What this task involves> Exactly as written, transcribe the data from its opening line through the line containing "多链数字钱包，文章对二者关系进行深入解析，可能会从功能". Leave every picture out.
= Beginning of Section =
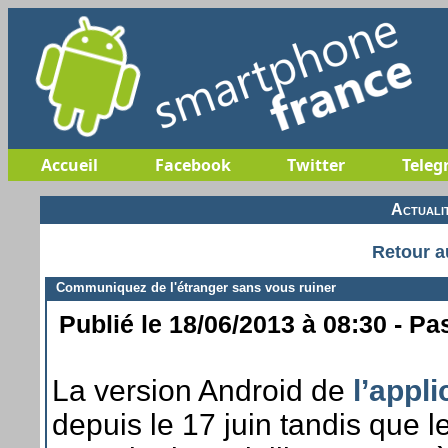
Accueil
Facebook
Twitter
Teleg
Actuali
Retour a
Communiquez de l'étranger sans vous ruiner
Publié le 18/06/2013 à 08:30 - Pa
La version Android de
l’appli
depuis le 17 juin tandis que l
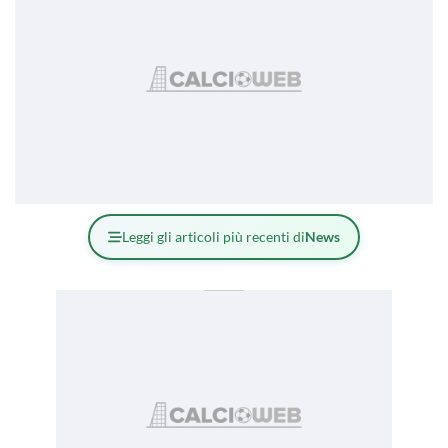
Leggi gli articoli più recenti di
News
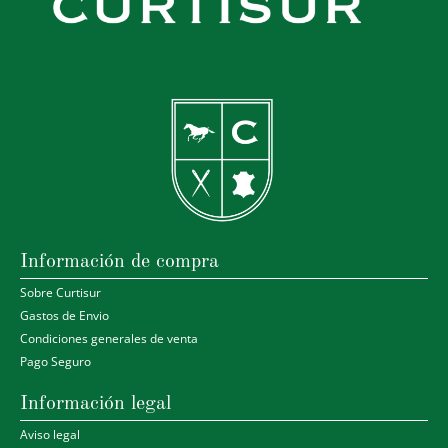
Información de compra
Sobre Curtisur
Gastos de Envio
Condiciones generales de venta
Pago Seguro
Información legal
Aviso legal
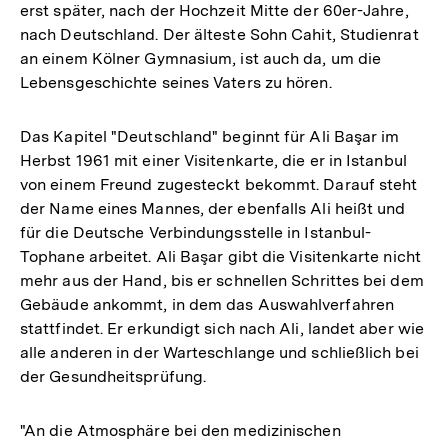
erst später, nach der Hochzeit Mitte der 60er-Jahre,
nach Deutschland. Der älteste Sohn Cahit, Studienrat
an einem Kölner Gymnasium, ist auch da, um die
Lebensgeschichte seines Vaters zu hören.
Das Kapitel "Deutschland" beginnt für Ali Başar im
Herbst 1961 mit einer Visitenkarte, die er in Istanbul
von einem Freund zugesteckt bekommt. Darauf steht
der Name eines Mannes, der ebenfalls Ali heißt und
für die Deutsche Verbindungsstelle in Istanbul-
Tophane arbeitet. Ali Başar gibt die Visitenkarte nicht
mehr aus der Hand, bis er schnellen Schrittes bei dem
Gebäude ankommt, in dem das Auswahlverfahren
stattfindet. Er erkundigt sich nach Ali, landet aber wie
alle anderen in der Warteschlange und schließlich bei
der Gesundheitsprüfung.
"An die Atmosphäre bei den medizinischen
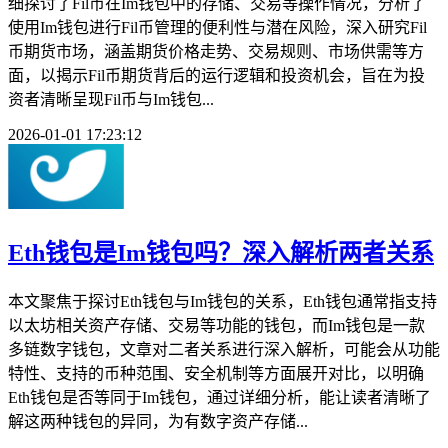
细探讨了Fil币在Im钱包中的存储、交易等操作情况，分析了
使用Im钱包进行Fil币管理的便利性与潜在风险，深入研究Fil
币期货市场，涵盖期货价格走势、交易规则、市场供需等方
面，以揭示Fil币期货背后的运行逻辑和投资机会，旨在为投
资者清晰呈现Fil币与Im钱包...
2026-01-01 17:23:12
Eth钱包是Im钱包吗？深入解析两者关系
本文聚焦于探讨Eth钱包与Im钱包的关系，Eth钱包通常指支持
以太坊相关资产存储、交易等功能的钱包，而Im钱包是一款
多链数字钱包，文章对二者关系进行深入解析，可能会从功能
特性、支持的币种范围、安全机制等方面展开对比，以明确
Eth钱包是否等同于Im钱包，通过详细分析，能让读者清晰了
解这两种钱包的异同，为有数字资产存储...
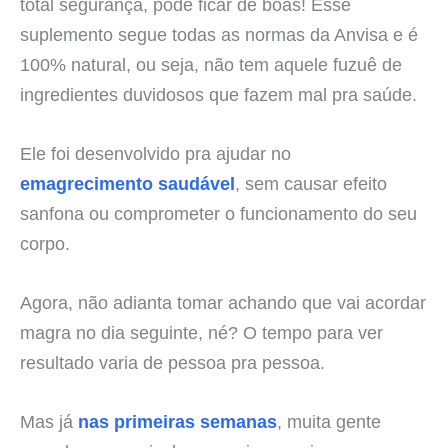
total segurança, pode ficar de boas! Esse
suplemento segue todas as normas da Anvisa e é
100% natural, ou seja, não tem aquele fuzuê de
ingredientes duvidosos que fazem mal pra saúde.
Ele foi desenvolvido pra ajudar no
emagrecimento saudável
, sem causar efeito
sanfona ou comprometer o funcionamento do seu
corpo.
Agora, não adianta tomar achando que vai acordar
magra no dia seguinte, né? O tempo para ver
resultado varia de pessoa pra pessoa.
Mas já
nas primeiras semanas
, muita gente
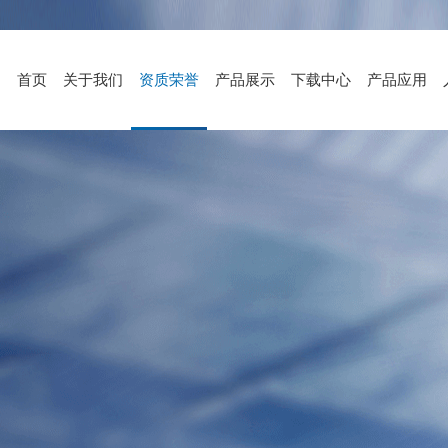
首页
关于我们
资质荣誉
产品展示
下载中心
产品应用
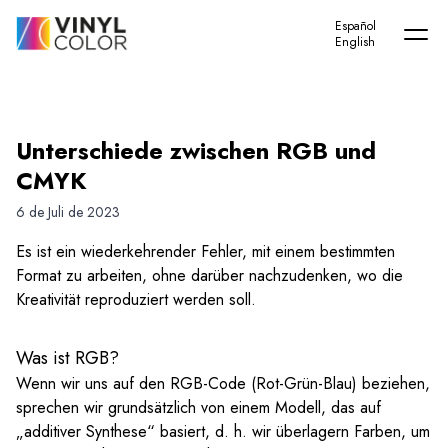
Home
-
Unkategorisiert
-
Unterschiede zwischen RGB und CMYK
Español
English
Unterschiede zwischen RGB und
CMYK
6 de Juli de 2023
Es ist ein wiederkehrender Fehler, mit einem bestimmten
Format zu arbeiten, ohne darüber nachzudenken, wo die
Kreativität reproduziert werden soll.
Was ist RGB?
Wenn wir uns auf den RGB-Code (Rot-Grün-Blau) beziehen,
sprechen wir grundsätzlich von einem Modell, das auf
„additiver Synthese“ basiert, d. h. wir überlagern Farben, um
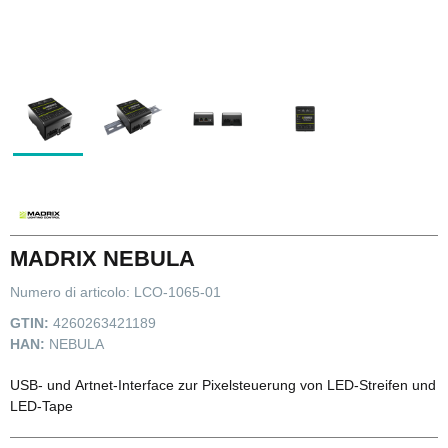
MADRIX NEBULA
Numero di articolo:
LCO-1065-01
GTIN:
4260263421189
HAN:
NEBULA
USB- und Artnet-Interface zur Pixelsteuerung von LED-Streifen und
LED-Tape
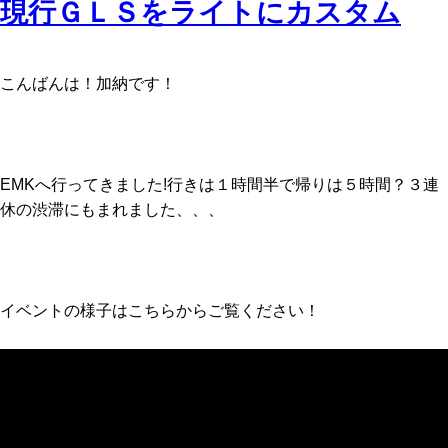
現行ＧＬＳをライトにカスタム
こんばんは！加納です！
EMKへ行ってきました!行きは１時間半で帰りは５時間？３連
休の渋滞にもまれました、、、
イベントの様子はこちらからご覧ください！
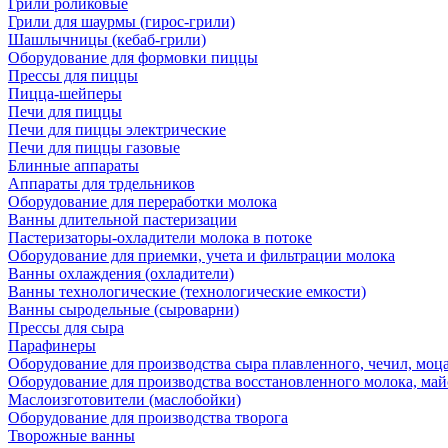
Грили роликовые
Грили для шаурмы (гирос-грили)
Шашлычницы (кебаб-грили)
Оборудование для формовки пиццы
Прессы для пиццы
Пицца-шейперы
Печи для пиццы
Печи для пиццы электрические
Печи для пиццы газовые
Блинные аппараты
Аппараты для трдельников
Оборудование для переработки молока
Ванны длительной пастеризации
Пастеризаторы-охладители молока в потоке
Оборудование для приемки, учета и фильтрации молока
Ванны охлаждения (охладители)
Ванны технологические (технологические емкости)
Ванны сыродельные (сыроварни)
Прессы для сыра
Парафинеры
Оборудование для производства сыра плавленного, чечил, моца
Оборудование для производства восстановленного молока, майо
Маслоизготовители (маслобойки)
Оборудование для производства творога
Творожные ванны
= End of Section =
Result of this task>
Accueil
Facebook
Twitter
Teleg
Actuali
Retour a
Communiquez de l'étranger sans vous ruiner
Publié le 18/06/2013 à 08:30 - Pa
La version Android de
l’appli
depuis le 17 juin tandis que l
Leggi gli articoli più recenti di
News
Información de compra
Sobre Curtisur
Gastos de Envio
Condiciones generales de venta
Pago Seguro
Información legal
Aviso legal
erst später, nach der Hochzeit Mitte der 60er-Jahre,
nach Deutschland. Der älteste Sohn Cahit, Studienrat
an einem Kölner Gymnasium, ist auch da, um die
Lebensgeschichte seines Vaters zu hören.
Das Kapitel "Deutschland" beginnt für Ali Başar im
Herbst 1961 mit einer Visitenkarte, die er in Istanbul
von einem Freund zugesteckt bekommt. Darauf steht
der Name eines Mannes, der ebenfalls Ali heißt und
für die Deutsche Verbindungsstelle in Istanbul-
Tophane arbeitet. Ali Başar gibt die Visitenkarte nicht
mehr aus der Hand, bis er schnellen Schrittes bei dem
Gebäude ankommt, in dem das Auswahlverfahren
stattfindet. Er erkundigt sich nach Ali, landet aber wie
alle anderen in der Warteschlange und schließlich bei
der Gesundheitsprüfung.
"An die Atmosphäre bei den medizinischen
细探讨了Fil币在Im钱包中的存储、交易等操作情况，分析了
使用Im钱包进行Fil币管理的便利性与潜在风险，深入研究Fil
币期货市场，涵盖期货价格走势、交易规则、市场供需等方
面，以揭示Fil币期货背后的运行逻辑和投资机会，旨在为投
资者清晰呈现Fil币与Im钱包...
2026-01-01 17:23:12
Eth钱包是Im钱包吗？深入解析两者关系
本文聚焦于探讨Eth钱包与Im钱包的关系，Eth钱包通常指支持
以太坊相关资产存储、交易等功能的钱包，而Im钱包是一款
多链数字钱包，文章对二者关系进行深入解析，可能会从功能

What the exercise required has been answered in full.